-------- Data for analysis
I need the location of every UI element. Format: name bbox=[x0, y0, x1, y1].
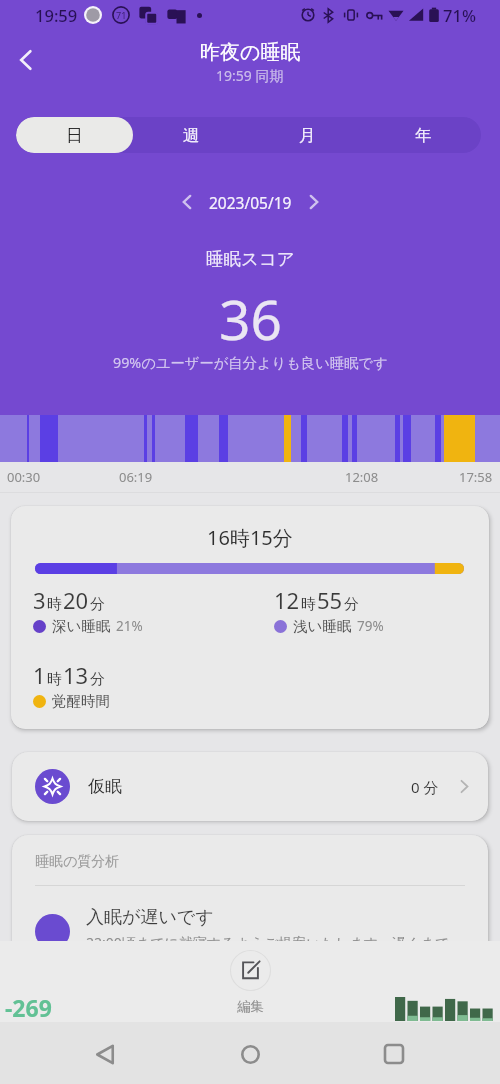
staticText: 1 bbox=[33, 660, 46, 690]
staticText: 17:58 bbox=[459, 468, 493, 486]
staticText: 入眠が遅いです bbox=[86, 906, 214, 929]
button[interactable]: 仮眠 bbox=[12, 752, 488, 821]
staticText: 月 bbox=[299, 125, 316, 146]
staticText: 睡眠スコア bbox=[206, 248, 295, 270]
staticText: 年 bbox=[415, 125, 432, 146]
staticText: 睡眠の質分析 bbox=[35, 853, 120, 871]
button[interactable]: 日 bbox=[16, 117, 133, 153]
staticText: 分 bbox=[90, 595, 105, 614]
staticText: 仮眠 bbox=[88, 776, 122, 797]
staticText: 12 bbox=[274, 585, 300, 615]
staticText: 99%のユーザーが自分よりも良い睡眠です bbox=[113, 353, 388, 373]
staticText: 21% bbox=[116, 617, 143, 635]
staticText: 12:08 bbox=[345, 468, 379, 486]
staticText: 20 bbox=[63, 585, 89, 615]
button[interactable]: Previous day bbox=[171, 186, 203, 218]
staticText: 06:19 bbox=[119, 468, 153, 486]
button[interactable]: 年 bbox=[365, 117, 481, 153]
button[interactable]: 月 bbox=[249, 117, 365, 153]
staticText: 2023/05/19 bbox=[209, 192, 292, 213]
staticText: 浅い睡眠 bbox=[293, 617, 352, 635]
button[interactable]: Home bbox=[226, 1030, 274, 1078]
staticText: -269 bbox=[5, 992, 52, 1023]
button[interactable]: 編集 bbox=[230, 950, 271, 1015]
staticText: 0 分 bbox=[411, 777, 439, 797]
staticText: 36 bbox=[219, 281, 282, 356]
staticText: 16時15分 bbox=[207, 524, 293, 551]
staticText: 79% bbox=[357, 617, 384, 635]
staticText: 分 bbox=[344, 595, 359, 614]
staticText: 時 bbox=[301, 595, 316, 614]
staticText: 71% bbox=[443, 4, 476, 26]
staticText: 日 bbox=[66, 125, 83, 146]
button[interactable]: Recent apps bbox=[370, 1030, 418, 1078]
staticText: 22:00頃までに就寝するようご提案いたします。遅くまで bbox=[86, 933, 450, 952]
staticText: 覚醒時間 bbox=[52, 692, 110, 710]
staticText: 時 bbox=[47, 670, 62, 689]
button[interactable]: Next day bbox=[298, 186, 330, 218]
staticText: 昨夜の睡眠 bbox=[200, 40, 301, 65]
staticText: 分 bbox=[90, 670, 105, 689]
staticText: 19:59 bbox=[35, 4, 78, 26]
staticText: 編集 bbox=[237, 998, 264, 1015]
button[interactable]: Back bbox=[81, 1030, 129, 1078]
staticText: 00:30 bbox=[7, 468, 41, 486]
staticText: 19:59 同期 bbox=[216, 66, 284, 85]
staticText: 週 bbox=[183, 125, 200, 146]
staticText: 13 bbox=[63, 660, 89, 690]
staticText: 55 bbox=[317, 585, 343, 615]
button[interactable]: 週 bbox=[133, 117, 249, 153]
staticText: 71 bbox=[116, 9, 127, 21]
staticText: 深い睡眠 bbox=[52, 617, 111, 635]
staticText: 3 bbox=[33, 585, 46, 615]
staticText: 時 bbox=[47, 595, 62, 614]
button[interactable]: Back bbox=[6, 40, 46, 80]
----------------
# Try it
Drop the pictures; repeat each entry above exactly.

# Solution
I need the location of every UI element. Format: name bbox=[x0, y0, x1, y1].
staticText: 1 bbox=[33, 660, 46, 690]
staticText: 17:58 bbox=[459, 468, 493, 486]
staticText: 入眠が遅いです bbox=[86, 906, 214, 929]
button[interactable]: 仮眠 bbox=[12, 752, 488, 821]
staticText: 月 bbox=[299, 125, 316, 146]
staticText: 睡眠スコア bbox=[206, 248, 295, 270]
staticText: 年 bbox=[415, 125, 432, 146]
staticText: 睡眠の質分析 bbox=[35, 853, 120, 871]
button[interactable]: 日 bbox=[16, 117, 133, 153]
staticText: 分 bbox=[90, 595, 105, 614]
staticText: 仮眠 bbox=[88, 776, 122, 797]
staticText: 12 bbox=[274, 585, 300, 615]
staticText: 99%のユーザーが自分よりも良い睡眠です bbox=[113, 353, 388, 373]
staticText: 21% bbox=[116, 617, 143, 635]
staticText: 12:08 bbox=[345, 468, 379, 486]
staticText: 20 bbox=[63, 585, 89, 615]
button[interactable]: Previous day bbox=[171, 186, 203, 218]
staticText: 06:19 bbox=[119, 468, 153, 486]
button[interactable]: 年 bbox=[365, 117, 481, 153]
button[interactable]: 月 bbox=[249, 117, 365, 153]
staticText: 2023/05/19 bbox=[209, 192, 292, 213]
staticText: 浅い睡眠 bbox=[293, 617, 352, 635]
button[interactable]: Home bbox=[226, 1030, 274, 1078]
staticText: -269 bbox=[5, 992, 52, 1023]
button[interactable]: 編集 bbox=[230, 950, 271, 1015]
staticText: 0 分 bbox=[411, 777, 439, 797]
staticText: 36 bbox=[219, 281, 282, 356]
staticText: 16時15分 bbox=[207, 524, 293, 551]
staticText: 79% bbox=[357, 617, 384, 635]
staticText: 分 bbox=[344, 595, 359, 614]
staticText: 時 bbox=[301, 595, 316, 614]
staticText: 71% bbox=[443, 4, 476, 26]
staticText: 日 bbox=[66, 125, 83, 146]
button[interactable]: Recent apps bbox=[370, 1030, 418, 1078]
staticText: 22:00頃までに就寝するようご提案いたします。遅くまで bbox=[86, 933, 450, 952]
staticText: 覚醒時間 bbox=[52, 692, 110, 710]
staticText: 時 bbox=[47, 670, 62, 689]
button[interactable]: Next day bbox=[298, 186, 330, 218]
staticText: 昨夜の睡眠 bbox=[200, 40, 301, 65]
staticText: 分 bbox=[90, 670, 105, 689]
staticText: 19:59 bbox=[35, 4, 78, 26]
staticText: 編集 bbox=[237, 998, 264, 1015]
button[interactable]: Back bbox=[81, 1030, 129, 1078]
staticText: 00:30 bbox=[7, 468, 41, 486]
staticText: 19:59 同期 bbox=[216, 66, 284, 85]
staticText: 週 bbox=[183, 125, 200, 146]
staticText: 13 bbox=[63, 660, 89, 690]
staticText: 55 bbox=[317, 585, 343, 615]
button[interactable]: 週 bbox=[133, 117, 249, 153]
staticText: 71 bbox=[116, 9, 127, 21]
staticText: 深い睡眠 bbox=[52, 617, 111, 635]
staticText: 3 bbox=[33, 585, 46, 615]
staticText: 時 bbox=[47, 595, 62, 614]
button[interactable]: Back bbox=[6, 40, 46, 80]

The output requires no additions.